Pukul setengah tujuh pagi, kota Tarakan masih tampak sepi. Apalagi, usai diguyur hujan semalam. Kendati udara masih sangat sejuk, sekelompok warga Jembatan Besi, justru sudah bergegas menuju Pelabuhan Tanker.
Di pelabuhan inilah mereka akan melakukan tradisi mandi–mandi menyambut Tahun Baru Islam. Tua muda, beramai – ramai menceburkan diri ke laut. Cuaca dingin tampaknya tak menyurutkan semangat mereka untuk melakukan ritual tahunan ini.
Tradisi mandi – mandi, sebenarnya sudah dilakukan sejak dulu oleh warga setempat. Mandi – mandi di laut saat Tahun Baru Hijriah, dimaknai warga sebagai bentuk pembersihan diri dan dapat membuang sial. Yang lebih penting lagi, dengan membersihkan diri, manusia akan terhindar dari kesalahan.

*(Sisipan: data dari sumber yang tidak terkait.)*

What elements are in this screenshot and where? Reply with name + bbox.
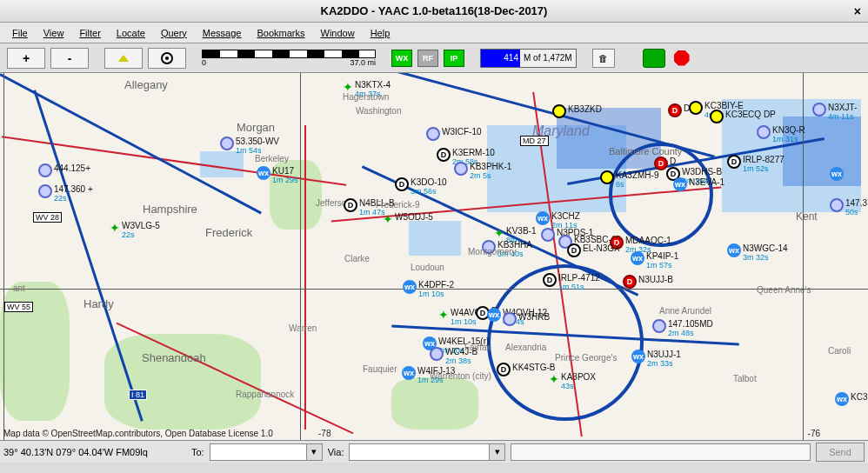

Saat matahari semakin tinggi, warga semakin ramai turun ke jembatan. Tidak hanya warga Jembatan Besi, peserta mandi-mandi juga ada yang berasal dari Juwata Laut, dan Selumit.
Tradisi mandi – mandi menyambut Tahun Baru Islam ini menjadi tontonan tersendiri bagi warga sekitar. Saking penasaran, para pengguna jalan rela berhenti sejenak untuk menyaksikan ritual tradisi ini.